Sharks in Sochi: Pavelski sets up Kessel hat trick, USA second-place finish

For the second time in three days, a Sharks forward set up all three goals of a teammate's Olympic natural hat trick.

Joe Thornton, one of the best passers in the world, is not at the 2014 Winter Olympics in Sochi but his San Jose Sharks teammates who are have picked up the playmaking slack in his absence. Two days after Patrick Marleau notched the primary assist on all three goals of Jeff Carter's natural hat trick for Canada against Austria, Joe Pavelski set up each of Phil Kessel's trio of consecutive tallies against Slovenia this morning, powering Team USA to a 5-1 win and clinching first place in Group A, second place in the overall standings and a bye to the quarterfinals. In those quarterfinals, slated for Wednesday, the U.S. will face the winner of the Czech Republic vs. Slovakia qualifying match on Tuesday.

Elsewhere, Marleau and Marc-Edouard Vlasic were part of a 2-1 Canadian victory over Antti Niemi, who backed up starter Tuukka Rask for Finland. Skating on a line with Carter and Jonathan Toews that formed instant chemistry when placed together during Canada's 6-0 rout of Austria, Marleau logged 15:47, 5th among Canadian forwards in ice time, but was held to just one shot on goal courtesy Finland's suffocating in-zone defense.
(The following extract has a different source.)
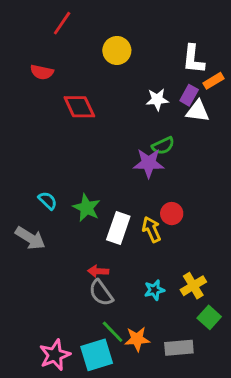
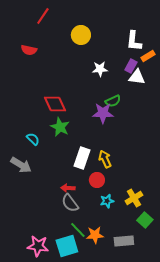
white star: (157, 100) -> (100, 69), moved
red diamond: (79, 107) -> (55, 104), moved
green star: (87, 208) -> (60, 127), moved
red circle: (172, 214) -> (97, 180), moved
pink star: (55, 355) -> (38, 246), turned 30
Vlasic's 16:25 was the fewest minutes of any Canadian defenseman save their seventh, Dan Hamhuis, who played just 3:58. But the Sharks blueliner's most memorable moment came with about twenty seconds remaining in regulation and the score tied at one as Vlasic had the chance to walk into the left faceoff circle with the puck and potentially end the game, only to have his shot deflect wide. Both Marleau and Vlasic were part of the five-man unit Mike Babcock tapped to draw the toughest assignment, with most of their even-strength shifts coming against Finland's top trio of Mikael Granlund, Teemu Selanne and Jarkko Immonen.

With the round robin portion of the tournament over, here's how the playoff bracket shakes out via Wikipedia:


One result of Canada defeating Finland in overtime rather than regulation is that the U.S. and Canada can no longer meet in the gold medal game; a rematch of the deciding contest from 2010 will have to come in the semis.